Hello everyone! today I'm going to be talking about everything related to SSTables and how popular databases such as Cassandra utilize them to achieve high data operation performance and throughput. We'll bump into different side topics here and there but I'll make sure to explain as much as I can so without further or do let's get started!
Foundation
So before diving into SStables let's talk generally about databases. The simplest form of a database is just a file storing different keys and their respective values which is also called log-structured files
To find keys in this file you can for example have an index in memory that has all the keys and their respective offsets in the file. It may look like this
Now this is very simple to implement and is as fast as it can get since it only appends to the end of the file but has different problems;
Since the whole index is in memory if a crash occurs the index is gone and you'll be required to build the index again depending on the file size this could be a tedious operation. Some databases recover from this by taking snapshots of the index and saving them to disk.
Very bad for range queries since keys are not sorted in any way.
Very space inefficient, a solution to this is to cap the size of the file and freeze it after the cap is met. Then start writing to a new file. Then in the background, a compaction and merging process is done
Since we append only, Updates are just inserts in the log file with the new value and the same key. After some time merging is done to remove any duplicate keys taking the latest value inserted for each key. The merging keeps the file count small.
A downside is we have to have an index in memory for each file created. These indices are called Hash indices.
The problems discussed now leads us to what is now called SSTables
SSTables
SS stands for Sorted-String Tables. They are segment files stored on disk where every key is in sorted order. Bare with me we'll get to how it gets sorted when storing it but since all keys are sorted. Merging becomes easier since we can use part of the mergesort algorithm to join both files and make a single sorted segment file.
Another bonus of doing this is that we don't need to store all the keys in our Hash index as we did previously. What we can do is have something called a sparse index meaning we have an index that stores some of the keys not all. So for example we store handbag and handprinted from the figure above and when searching for handicap we know it's between handbag and handprinted so we scan this area only.
This saves alot of space in memory and allows for efficient querying. As well as getting rid of the range query problem as now the keys are sorted we can easily do range queries.
Now How does the segment file get sorted in the first place since the files are append only?
This part is one of the main reasons many databases such as Cassandra have very high performance in reads and writes. Let's get to it.

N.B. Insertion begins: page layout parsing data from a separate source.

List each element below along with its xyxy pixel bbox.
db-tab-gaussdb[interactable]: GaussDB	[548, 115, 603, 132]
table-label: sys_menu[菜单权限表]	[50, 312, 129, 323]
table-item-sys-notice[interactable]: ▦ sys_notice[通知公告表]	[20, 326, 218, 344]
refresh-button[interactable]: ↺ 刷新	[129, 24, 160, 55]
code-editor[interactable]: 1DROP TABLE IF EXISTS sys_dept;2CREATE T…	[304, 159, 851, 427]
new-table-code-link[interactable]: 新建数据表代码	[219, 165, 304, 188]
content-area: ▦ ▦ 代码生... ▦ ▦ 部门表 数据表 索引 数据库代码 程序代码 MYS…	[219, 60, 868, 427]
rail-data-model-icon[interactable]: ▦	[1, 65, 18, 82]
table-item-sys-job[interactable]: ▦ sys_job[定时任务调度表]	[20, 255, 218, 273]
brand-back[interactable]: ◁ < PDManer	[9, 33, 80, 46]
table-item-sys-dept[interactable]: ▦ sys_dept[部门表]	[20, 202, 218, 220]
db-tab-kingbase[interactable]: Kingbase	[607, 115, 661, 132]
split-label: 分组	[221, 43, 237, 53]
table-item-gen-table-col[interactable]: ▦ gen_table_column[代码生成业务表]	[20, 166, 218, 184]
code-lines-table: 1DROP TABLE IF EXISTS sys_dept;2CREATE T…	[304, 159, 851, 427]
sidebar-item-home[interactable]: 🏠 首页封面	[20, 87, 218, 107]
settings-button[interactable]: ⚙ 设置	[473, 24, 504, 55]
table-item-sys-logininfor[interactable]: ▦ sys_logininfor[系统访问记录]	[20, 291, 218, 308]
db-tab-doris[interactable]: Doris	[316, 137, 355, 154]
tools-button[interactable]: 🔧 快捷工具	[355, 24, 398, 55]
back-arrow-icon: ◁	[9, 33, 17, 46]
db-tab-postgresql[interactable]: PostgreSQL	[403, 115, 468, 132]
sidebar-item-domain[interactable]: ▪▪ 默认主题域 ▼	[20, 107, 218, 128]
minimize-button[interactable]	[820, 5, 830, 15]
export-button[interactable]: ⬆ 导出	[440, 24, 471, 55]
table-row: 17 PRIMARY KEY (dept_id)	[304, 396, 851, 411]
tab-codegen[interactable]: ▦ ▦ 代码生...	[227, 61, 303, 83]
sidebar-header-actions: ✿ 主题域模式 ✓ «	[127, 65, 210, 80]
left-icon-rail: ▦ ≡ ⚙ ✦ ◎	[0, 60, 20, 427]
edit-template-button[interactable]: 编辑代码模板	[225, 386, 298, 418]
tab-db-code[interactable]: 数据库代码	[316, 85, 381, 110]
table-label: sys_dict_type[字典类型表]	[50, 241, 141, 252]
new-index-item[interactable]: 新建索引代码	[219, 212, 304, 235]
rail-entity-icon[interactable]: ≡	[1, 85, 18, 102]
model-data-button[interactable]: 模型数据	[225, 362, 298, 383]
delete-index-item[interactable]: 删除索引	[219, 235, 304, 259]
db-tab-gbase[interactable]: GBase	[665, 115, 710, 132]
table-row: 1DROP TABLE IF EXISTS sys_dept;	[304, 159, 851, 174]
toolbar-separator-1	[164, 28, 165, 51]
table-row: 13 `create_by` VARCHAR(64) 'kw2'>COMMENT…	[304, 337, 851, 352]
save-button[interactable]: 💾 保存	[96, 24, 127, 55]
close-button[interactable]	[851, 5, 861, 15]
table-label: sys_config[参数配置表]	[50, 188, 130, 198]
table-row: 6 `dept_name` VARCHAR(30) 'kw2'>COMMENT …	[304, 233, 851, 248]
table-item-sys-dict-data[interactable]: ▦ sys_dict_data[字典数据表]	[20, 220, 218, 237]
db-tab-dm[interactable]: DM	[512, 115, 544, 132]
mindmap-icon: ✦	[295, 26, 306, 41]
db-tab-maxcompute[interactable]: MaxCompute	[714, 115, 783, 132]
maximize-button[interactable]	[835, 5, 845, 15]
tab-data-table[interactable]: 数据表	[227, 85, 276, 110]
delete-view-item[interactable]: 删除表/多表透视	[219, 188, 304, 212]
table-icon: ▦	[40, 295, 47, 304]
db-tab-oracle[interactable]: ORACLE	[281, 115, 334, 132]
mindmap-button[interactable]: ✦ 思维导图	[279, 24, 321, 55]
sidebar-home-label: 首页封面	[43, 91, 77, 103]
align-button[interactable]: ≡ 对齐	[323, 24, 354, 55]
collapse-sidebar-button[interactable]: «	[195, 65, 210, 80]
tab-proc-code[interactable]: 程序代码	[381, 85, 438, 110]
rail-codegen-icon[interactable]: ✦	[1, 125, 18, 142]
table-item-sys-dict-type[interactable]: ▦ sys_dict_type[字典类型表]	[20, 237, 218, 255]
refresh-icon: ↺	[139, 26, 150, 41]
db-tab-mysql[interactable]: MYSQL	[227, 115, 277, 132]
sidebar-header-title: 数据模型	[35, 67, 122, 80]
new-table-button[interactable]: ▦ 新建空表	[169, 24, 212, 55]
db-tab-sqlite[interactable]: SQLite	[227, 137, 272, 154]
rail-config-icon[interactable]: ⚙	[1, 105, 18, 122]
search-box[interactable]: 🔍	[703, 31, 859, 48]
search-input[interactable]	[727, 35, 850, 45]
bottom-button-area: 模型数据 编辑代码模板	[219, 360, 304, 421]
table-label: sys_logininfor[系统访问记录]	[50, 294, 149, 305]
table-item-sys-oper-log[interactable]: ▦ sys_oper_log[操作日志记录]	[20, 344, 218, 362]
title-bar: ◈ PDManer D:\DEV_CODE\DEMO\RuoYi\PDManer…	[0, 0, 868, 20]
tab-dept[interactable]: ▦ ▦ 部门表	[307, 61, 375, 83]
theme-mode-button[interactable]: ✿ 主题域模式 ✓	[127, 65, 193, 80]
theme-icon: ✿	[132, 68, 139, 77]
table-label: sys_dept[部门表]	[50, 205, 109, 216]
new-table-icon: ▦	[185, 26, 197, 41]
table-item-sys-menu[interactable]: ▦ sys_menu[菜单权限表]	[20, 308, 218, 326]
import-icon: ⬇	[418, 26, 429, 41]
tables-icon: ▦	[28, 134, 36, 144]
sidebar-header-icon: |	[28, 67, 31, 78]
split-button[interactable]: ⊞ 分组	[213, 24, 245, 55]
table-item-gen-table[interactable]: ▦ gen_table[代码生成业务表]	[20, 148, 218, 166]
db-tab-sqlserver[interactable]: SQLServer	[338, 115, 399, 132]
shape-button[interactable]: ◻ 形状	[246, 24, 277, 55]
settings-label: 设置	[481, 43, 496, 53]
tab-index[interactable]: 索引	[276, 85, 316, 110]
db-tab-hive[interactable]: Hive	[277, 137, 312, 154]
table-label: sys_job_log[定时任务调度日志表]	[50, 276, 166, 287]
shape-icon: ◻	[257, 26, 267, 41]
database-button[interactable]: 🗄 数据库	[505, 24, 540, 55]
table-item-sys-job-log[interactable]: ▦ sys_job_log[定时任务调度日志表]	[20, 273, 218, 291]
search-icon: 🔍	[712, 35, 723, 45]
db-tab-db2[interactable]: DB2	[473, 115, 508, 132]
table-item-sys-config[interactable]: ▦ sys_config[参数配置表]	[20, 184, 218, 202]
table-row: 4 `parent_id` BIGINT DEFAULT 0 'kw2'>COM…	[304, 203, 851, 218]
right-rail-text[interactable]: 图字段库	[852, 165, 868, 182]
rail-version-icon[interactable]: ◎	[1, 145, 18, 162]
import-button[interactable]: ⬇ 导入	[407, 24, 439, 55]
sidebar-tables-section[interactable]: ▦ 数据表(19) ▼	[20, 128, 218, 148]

Firstly when a write process happens, the data isn't directly stored on disk. It gets written in memory in a certain data structure that allows adding different values and returns them in sorted order. Data structures that do this are AVL Trees and Red Black Trees which are a type of binary search trees but they are always self-balanced which gives them an efficiency upper edge maintaining the time complexity for insertion, deletion and search of O(logn).
The data structure is called a memtable. Once the memtable exceeds a certain size it is then flushed to disk to a segment file.

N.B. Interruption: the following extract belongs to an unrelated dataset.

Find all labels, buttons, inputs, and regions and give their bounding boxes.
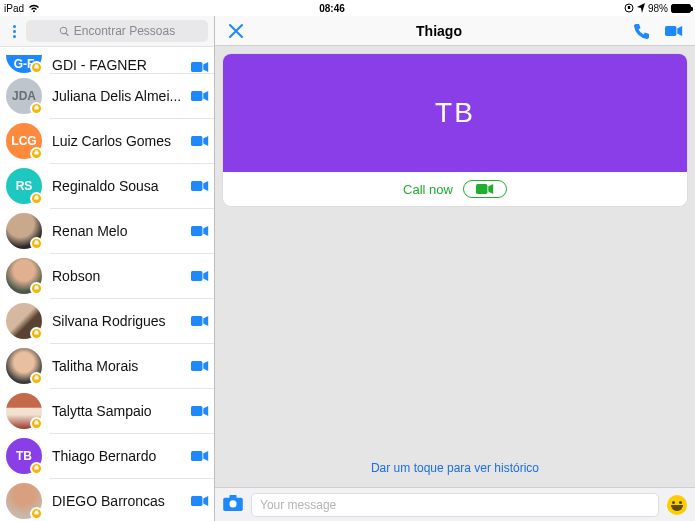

In the background from time-to-time these segment files go through merging and compaction where the last value for each key is taken and values marked as deleted will be removed (tombstone operation). All this while the memtable keeps accepting new writes.
Since log-structured files are append-only. Deleting records means we mark the key we want to delete and append that to the log file so when merging occurs we know that this key got deleted.

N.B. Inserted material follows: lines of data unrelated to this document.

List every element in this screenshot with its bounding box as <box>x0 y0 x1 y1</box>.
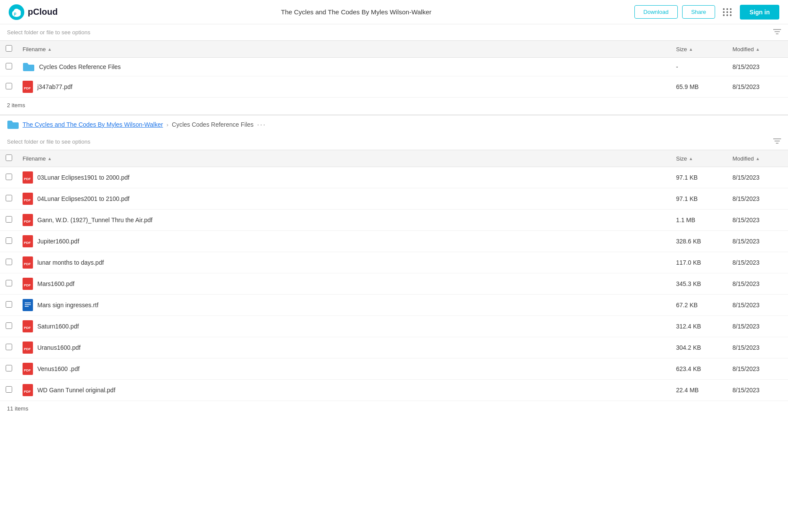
section1-options-bar: Select folder or file to see options <box>0 24 788 40</box>
file-name: j347ab77.pdf <box>37 83 72 90</box>
dot <box>730 8 732 10</box>
svg-text:PDF: PDF <box>24 262 31 266</box>
row-size-cell: 328.6 KB <box>671 231 727 252</box>
section2-col-size[interactable]: Size ▲ <box>671 150 727 167</box>
dot <box>726 11 728 13</box>
row-modified-cell: 8/15/2023 <box>727 273 788 295</box>
section1-col-modified[interactable]: Modified ▲ <box>727 41 788 58</box>
row-checkbox[interactable] <box>6 195 12 201</box>
dot <box>730 11 732 13</box>
table-row[interactable]: PDF 04Lunar Eclipses2001 to 2100.pdf 97.… <box>0 188 788 210</box>
table-row[interactable]: PDF Saturn1600.pdf 312.4 KB 8/15/2023 <box>0 316 788 337</box>
breadcrumb-arrow: › <box>167 122 168 128</box>
svg-text:PDF: PDF <box>24 177 31 181</box>
section2-size-sort-arrow: ▲ <box>689 156 693 161</box>
row-checkbox[interactable] <box>6 174 12 180</box>
signin-button[interactable]: Sign in <box>740 5 779 20</box>
section2-col-checkbox <box>0 150 17 167</box>
pdf-icon: PDF <box>23 235 33 247</box>
table-row[interactable]: PDF j347ab77.pdf 65.9 MB 8/15/2023 <box>0 76 788 98</box>
section2-filename-sort-arrow: ▲ <box>47 156 52 161</box>
section2-options-label: Select folder or file to see options <box>7 138 90 145</box>
row-name-cell: PDF WD Gann Tunnel original.pdf <box>17 380 671 401</box>
row-checkbox-cell <box>0 273 17 295</box>
section2-size-sort: Size ▲ <box>676 155 693 162</box>
row-modified-cell: 8/15/2023 <box>727 76 788 98</box>
section1-col-size[interactable]: Size ▲ <box>671 41 727 58</box>
row-checkbox-cell <box>0 188 17 210</box>
row-size-cell: 623.4 KB <box>671 358 727 380</box>
dot <box>726 8 728 10</box>
share-button[interactable]: Share <box>682 5 716 19</box>
file-row-name: PDF 04Lunar Eclipses2001 to 2100.pdf <box>23 193 666 205</box>
section2-modified-sort: Modified ▲ <box>732 155 760 162</box>
row-checkbox-cell <box>0 76 17 98</box>
row-checkbox[interactable] <box>6 280 12 286</box>
section1-select-all-checkbox[interactable] <box>6 45 12 52</box>
section1-col-checkbox <box>0 41 17 58</box>
table-row[interactable]: PDF Gann, W.D. (1927)_Tunnel Thru the Ai… <box>0 210 788 231</box>
file-name: Jupiter1600.pdf <box>37 238 79 245</box>
row-size-cell: 97.1 KB <box>671 188 727 210</box>
table-row[interactable]: PDF Mars1600.pdf 345.3 KB 8/15/2023 <box>0 273 788 295</box>
file-row-name: PDF Saturn1600.pdf <box>23 320 666 332</box>
row-modified-cell: 8/15/2023 <box>727 252 788 273</box>
table-row[interactable]: PDF Jupiter1600.pdf 328.6 KB 8/15/2023 <box>0 231 788 252</box>
section1-filter-icon[interactable] <box>773 29 781 36</box>
apps-grid-button[interactable] <box>719 5 735 20</box>
row-name-cell: PDF 03Lunar Eclipses1901 to 2000.pdf <box>17 167 671 188</box>
row-checkbox[interactable] <box>6 63 12 69</box>
row-size-cell: 67.2 KB <box>671 295 727 316</box>
row-checkbox[interactable] <box>6 344 12 350</box>
pdf-icon: PDF <box>23 193 33 205</box>
svg-text:PDF: PDF <box>24 220 31 223</box>
file-row-name: PDF WD Gann Tunnel original.pdf <box>23 384 666 396</box>
file-row-name: Cycles Codes Reference Files <box>23 62 666 72</box>
row-checkbox[interactable] <box>6 237 12 244</box>
table-row[interactable]: Cycles Codes Reference Files - 8/15/2023 <box>0 58 788 76</box>
table-row[interactable]: PDF lunar months to days.pdf 117.0 KB 8/… <box>0 252 788 273</box>
section2-options-bar: Select folder or file to see options <box>0 134 788 150</box>
header-title: The Cycles and The Codes By Myles Wilson… <box>78 8 634 16</box>
section2: Select folder or file to see options Fil… <box>0 134 788 416</box>
row-checkbox-cell <box>0 316 17 337</box>
row-checkbox[interactable] <box>6 216 12 223</box>
section2-select-all-checkbox[interactable] <box>6 154 12 161</box>
file-name: Cycles Codes Reference Files <box>39 63 121 70</box>
row-checkbox[interactable] <box>6 322 12 329</box>
row-size-cell: 22.4 MB <box>671 380 727 401</box>
row-checkbox[interactable] <box>6 365 12 371</box>
breadcrumb-more-button[interactable]: ··· <box>257 120 266 129</box>
row-modified-cell: 8/15/2023 <box>727 167 788 188</box>
svg-text:PDF: PDF <box>24 283 31 287</box>
svg-text:PDF: PDF <box>24 347 31 351</box>
breadcrumb-root-link[interactable]: The Cycles and The Codes By Myles Wilson… <box>23 121 163 128</box>
download-button[interactable]: Download <box>634 5 678 19</box>
table-row[interactable]: PDF 03Lunar Eclipses1901 to 2000.pdf 97.… <box>0 167 788 188</box>
file-name: Saturn1600.pdf <box>37 323 79 330</box>
row-checkbox[interactable] <box>6 259 12 265</box>
pdf-icon: PDF <box>23 320 33 332</box>
pdf-icon: PDF <box>23 256 33 269</box>
header-actions: Download Share Sign in <box>634 5 779 20</box>
row-name-cell: PDF Venus1600 .pdf <box>17 358 671 380</box>
section2-col-modified[interactable]: Modified ▲ <box>727 150 788 167</box>
row-modified-cell: 8/15/2023 <box>727 231 788 252</box>
row-name-cell: PDF Uranus1600.pdf <box>17 337 671 358</box>
row-checkbox[interactable] <box>6 83 12 89</box>
table-row[interactable]: Mars sign ingresses.rtf 67.2 KB 8/15/202… <box>0 295 788 316</box>
file-row-name: Mars sign ingresses.rtf <box>23 299 666 311</box>
section1-size-sort: Size ▲ <box>676 46 693 53</box>
section1-options-label: Select folder or file to see options <box>7 29 90 36</box>
table-row[interactable]: PDF Uranus1600.pdf 304.2 KB 8/15/2023 <box>0 337 788 358</box>
section1-col-filename[interactable]: Filename ▲ <box>17 41 671 58</box>
row-checkbox[interactable] <box>6 301 12 308</box>
section2-filter-icon[interactable] <box>773 138 781 145</box>
row-checkbox-cell <box>0 295 17 316</box>
row-size-cell: 97.1 KB <box>671 167 727 188</box>
table-row[interactable]: PDF Venus1600 .pdf 623.4 KB 8/15/2023 <box>0 358 788 380</box>
row-checkbox[interactable] <box>6 386 12 393</box>
table-row[interactable]: PDF WD Gann Tunnel original.pdf 22.4 MB … <box>0 380 788 401</box>
row-name-cell: PDF Saturn1600.pdf <box>17 316 671 337</box>
section2-col-filename[interactable]: Filename ▲ <box>17 150 671 167</box>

- When a read request comes in, we first check the memtable then proceed to scan every segment from recent to old. That is if we didn't use a hash index.
One problem we will face during scanning through every segment is what if we are searching for a key that doesn't even exist in the segments? that would be a major problem as we'd have to scan every file in order to return nothing which is unnecessary work.
A way to fix this is by using Bloom Filters
Bloom filters
A Bloom filter is a space-efficient probabilistic data structure that is used to test whether an element is a member of a set. It uses the concept of hashing to check if a key belongs to a file or not. Since it's probabilistic it can give False Positive results which means sometimes it can tell you that a key exists in this file when it doesn't. It never gives false negative results.
Bloom filter uses binary 1s and 0s to dictate wether a key belongs to a file or not. Inserts in the bloom filter work as follows:
We create an array of bits of size n (The required size of the bloom filter)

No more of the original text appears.